Each of you must have heard an inner voice whispering: “You will not succeed,” “You are not good enough,” “People around you are much more successful.” The fear of failure and self-doubt prevent you from making decisions, working more efficiently, and achieving more. How to cope with self-doubt and finally take the career in your own hands?
When Joan Rowling tried to publish the novel Harry Potter and the Sorcerer’s Stone, twelve publishers rejected the manuscript of the book. Rowling thought for a long time whether it would be better for her to get the usual position of a clerk and give up the dreams to write children’s books. We know perfectly well that she has not yielded to her doubts. Actress Natalie Portman suffers from the “impostor syndrome,” which more than 70% of people face, according to statistics. She often thinks that she does not deserve her own success. Even when she entered the Department of Psychology at Harvard, she believed that pure luck rather than her own mind and hard work had helped her.
Such examples are widespread: Hollywood stars, executives of large companies, and simple office workers suffer from complexes and fears. Moreover, women experience negative consequences much more often than men. Studies show that women tend to underestimate their results and achievements at work, are more self-critical and less likely to argue or compete. For example, a survey by Hewlett Packard showed that women usually start asking for promotions only when their qualifications are 100% higher than the desired position. For men, it is enough to know that they meet the vacancy requirements by only 60%.
Many leaders talk about how to overcome psychological barriers. Here are some guidelines to help you stop being afraid and take action.
Stop rating yourself
Studying at a school or university is in the past, and you are still mentally giving yourself grades for appearance, the work done, and the days spent. American professor of psychology Carol Dweck talks about her experiment on changing the rating system. Instead of “fail”, she began to grade her students’ tests as “not yet”. Thus, she hinted that, with due diligence, the student would definitely get through the next time. It worked – the students increased their motivation and the ability to succeed. Try to apply the method to yourself: even if you make a mistake, do not scold yourself, but believe in your own strength and think about how you can improve your performance in the future.
Get out of your comfort zone
If the work suits you, but has become too routine (and boring) and no longer brings you pleasure, you can change it. In almost every company, you can find an interesting project outside the zone of your typical functionality and join it. Try to find out exactly how your organization can motivate you or help you develop some useful skills (most probably, you have additional master classes, trainings, continuing education courses, assistance programs for those in need, and so on).

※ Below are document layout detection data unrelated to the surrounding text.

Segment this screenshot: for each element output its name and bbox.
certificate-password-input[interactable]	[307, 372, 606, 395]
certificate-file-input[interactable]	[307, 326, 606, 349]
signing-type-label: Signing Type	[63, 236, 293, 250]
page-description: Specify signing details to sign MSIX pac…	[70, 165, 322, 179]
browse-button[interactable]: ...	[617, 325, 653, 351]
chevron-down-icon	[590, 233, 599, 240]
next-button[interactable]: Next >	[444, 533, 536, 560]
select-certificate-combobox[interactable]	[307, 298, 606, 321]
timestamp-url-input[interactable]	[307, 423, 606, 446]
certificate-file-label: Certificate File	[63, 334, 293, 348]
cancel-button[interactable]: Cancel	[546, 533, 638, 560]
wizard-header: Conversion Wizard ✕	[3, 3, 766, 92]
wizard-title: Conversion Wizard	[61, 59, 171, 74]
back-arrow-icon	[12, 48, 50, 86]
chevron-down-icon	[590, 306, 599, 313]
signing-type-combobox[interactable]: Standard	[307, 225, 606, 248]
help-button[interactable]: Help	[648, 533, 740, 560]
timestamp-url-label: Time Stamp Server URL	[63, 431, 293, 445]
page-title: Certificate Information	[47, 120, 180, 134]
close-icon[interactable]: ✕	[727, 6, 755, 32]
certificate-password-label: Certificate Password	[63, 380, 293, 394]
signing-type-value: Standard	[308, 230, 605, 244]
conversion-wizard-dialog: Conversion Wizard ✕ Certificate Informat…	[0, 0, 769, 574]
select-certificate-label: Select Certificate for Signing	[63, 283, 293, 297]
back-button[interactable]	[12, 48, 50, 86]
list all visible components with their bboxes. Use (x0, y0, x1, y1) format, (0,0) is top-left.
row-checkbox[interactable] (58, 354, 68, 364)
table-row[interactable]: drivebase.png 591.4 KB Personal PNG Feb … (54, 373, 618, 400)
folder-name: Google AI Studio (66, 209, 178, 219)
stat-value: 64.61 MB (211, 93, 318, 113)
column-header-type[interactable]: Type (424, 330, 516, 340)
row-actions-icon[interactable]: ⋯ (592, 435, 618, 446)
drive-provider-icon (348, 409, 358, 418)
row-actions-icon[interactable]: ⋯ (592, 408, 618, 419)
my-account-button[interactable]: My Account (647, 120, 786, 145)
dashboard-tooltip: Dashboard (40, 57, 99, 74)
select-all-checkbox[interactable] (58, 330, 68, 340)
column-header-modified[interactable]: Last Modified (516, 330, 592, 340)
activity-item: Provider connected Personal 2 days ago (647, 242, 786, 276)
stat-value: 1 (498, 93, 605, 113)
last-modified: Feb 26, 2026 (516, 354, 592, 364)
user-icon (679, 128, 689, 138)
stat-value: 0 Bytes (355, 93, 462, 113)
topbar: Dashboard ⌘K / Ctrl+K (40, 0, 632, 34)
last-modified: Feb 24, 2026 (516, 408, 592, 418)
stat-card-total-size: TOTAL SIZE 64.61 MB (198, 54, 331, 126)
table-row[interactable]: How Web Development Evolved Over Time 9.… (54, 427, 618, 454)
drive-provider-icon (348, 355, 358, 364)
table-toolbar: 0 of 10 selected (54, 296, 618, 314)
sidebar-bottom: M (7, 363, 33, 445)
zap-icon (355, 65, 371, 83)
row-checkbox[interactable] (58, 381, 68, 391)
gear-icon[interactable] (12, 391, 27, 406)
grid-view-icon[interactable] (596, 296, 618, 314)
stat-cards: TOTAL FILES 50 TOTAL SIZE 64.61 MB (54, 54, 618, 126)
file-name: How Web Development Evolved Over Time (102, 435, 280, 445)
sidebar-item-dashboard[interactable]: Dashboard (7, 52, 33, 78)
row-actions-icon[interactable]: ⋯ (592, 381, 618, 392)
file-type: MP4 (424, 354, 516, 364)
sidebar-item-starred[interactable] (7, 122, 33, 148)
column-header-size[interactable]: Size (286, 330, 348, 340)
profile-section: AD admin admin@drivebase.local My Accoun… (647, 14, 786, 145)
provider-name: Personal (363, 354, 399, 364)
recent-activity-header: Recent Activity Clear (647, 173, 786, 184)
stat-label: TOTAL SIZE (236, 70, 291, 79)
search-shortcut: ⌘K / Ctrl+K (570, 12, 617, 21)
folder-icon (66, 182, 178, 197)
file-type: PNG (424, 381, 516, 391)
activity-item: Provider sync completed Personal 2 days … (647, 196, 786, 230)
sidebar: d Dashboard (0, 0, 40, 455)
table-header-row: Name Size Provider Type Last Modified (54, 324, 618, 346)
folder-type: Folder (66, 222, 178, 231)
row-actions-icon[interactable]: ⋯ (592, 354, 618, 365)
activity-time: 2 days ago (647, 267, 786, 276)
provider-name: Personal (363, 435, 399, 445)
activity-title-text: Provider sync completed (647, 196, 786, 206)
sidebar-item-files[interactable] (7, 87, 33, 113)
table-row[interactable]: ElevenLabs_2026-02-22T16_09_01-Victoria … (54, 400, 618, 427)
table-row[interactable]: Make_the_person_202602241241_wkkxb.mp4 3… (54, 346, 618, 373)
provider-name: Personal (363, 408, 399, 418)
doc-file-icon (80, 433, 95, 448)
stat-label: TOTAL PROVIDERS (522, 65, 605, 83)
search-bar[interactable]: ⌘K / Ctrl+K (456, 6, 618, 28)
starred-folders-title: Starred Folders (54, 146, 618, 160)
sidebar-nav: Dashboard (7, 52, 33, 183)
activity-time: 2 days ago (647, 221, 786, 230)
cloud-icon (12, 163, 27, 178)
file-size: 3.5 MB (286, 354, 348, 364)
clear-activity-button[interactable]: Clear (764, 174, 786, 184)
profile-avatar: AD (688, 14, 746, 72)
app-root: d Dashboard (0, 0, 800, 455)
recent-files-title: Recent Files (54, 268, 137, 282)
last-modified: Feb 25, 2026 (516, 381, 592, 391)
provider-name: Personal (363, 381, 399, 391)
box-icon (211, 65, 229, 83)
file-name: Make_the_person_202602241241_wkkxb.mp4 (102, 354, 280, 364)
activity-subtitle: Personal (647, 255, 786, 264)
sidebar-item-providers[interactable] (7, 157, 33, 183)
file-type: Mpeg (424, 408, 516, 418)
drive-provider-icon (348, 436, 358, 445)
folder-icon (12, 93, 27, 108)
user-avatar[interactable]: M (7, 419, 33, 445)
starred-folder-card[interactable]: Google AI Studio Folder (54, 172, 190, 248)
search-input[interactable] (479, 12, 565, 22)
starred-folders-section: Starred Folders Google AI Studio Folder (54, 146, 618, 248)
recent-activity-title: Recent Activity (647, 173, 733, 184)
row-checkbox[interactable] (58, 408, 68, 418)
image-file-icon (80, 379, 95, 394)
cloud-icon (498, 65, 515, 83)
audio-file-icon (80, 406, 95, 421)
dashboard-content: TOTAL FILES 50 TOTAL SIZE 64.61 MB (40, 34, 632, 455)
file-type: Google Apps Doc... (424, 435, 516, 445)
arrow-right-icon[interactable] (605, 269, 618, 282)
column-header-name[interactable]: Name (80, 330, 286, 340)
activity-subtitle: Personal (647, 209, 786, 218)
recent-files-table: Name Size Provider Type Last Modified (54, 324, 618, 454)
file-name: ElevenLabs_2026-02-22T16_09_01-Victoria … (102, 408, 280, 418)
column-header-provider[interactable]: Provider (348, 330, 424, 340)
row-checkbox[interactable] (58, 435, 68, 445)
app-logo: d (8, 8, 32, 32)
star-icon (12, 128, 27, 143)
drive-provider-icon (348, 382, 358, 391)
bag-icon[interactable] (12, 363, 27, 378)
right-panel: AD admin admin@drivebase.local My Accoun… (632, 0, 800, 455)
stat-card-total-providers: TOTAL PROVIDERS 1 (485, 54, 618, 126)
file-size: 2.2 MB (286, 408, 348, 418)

The manager tells you to make a report, but does not go into details, and you are embarrassed to ask about them. As a result, you can’t approach the task for a long time. Remember: curiosity is your best friend, and shyness is your worst enemy. Do not be afraid to ask your manager and colleagues about anything, if you do not have the necessary information. Firstly, filling in the “blank spots” will help you do your job better. Secondly, it develops your communication skills. Thirdly, you have a chance to build your reputation as a caring and motivated person. The main thing is that the questions should be relevant and well-considered, rather than typical and the ones you could grasp on your own.
Empathize with other people
Entrepreneur and economist Seth Godin in his book “Linchpin: Are You Indispensable?” writes that companies may not appreciate the employees who are willing to work overtime or have more experience in the industry. The most coveted employee is the person who knows how to build relationships with the team and customers. It is very important to develop the ability to understand other people and empathize with their feelings. This is one of the key qualities of not just a good person, but also a leader. Picturing yourself in the shoes of your boss, colleagues, or contractors, you will understand how best to communicate with them. This advice has one more advantage: gradually, you will learn to look at yourself from aside and abstract from your complexes.
Do not wait for a sign from above
Business trainer Srikumar Rao, author of Happiness at Work, says too many of us talk about our lives in the “if” tone. “If I were promoted,” “If my managers were smarter and offered me a bigger incentive,” “If my colleagues were more competent”… Such an approach is just a way to relieve yourself of responsibility. In fact, all the restrictions exist only in your head; nothing is impossible. Set a goal and be ready to make efforts to achieve it – without waiting for better circumstances.
There are a few more valuable recommendations:
- Be active and consistent
- Never be late (politeness and punctuality are the key to success)
- Work enthusiastically and calculate the result two steps ahead
- Set high goals (and believe that they will come true)
- Show friendliness and express your interest in the affairs of colleagues and the company as a whole
- Set priorities correctly and allocate your time correctly
- Learn to work in a team and be responsible for the entire project (and not just for your area of responsibility).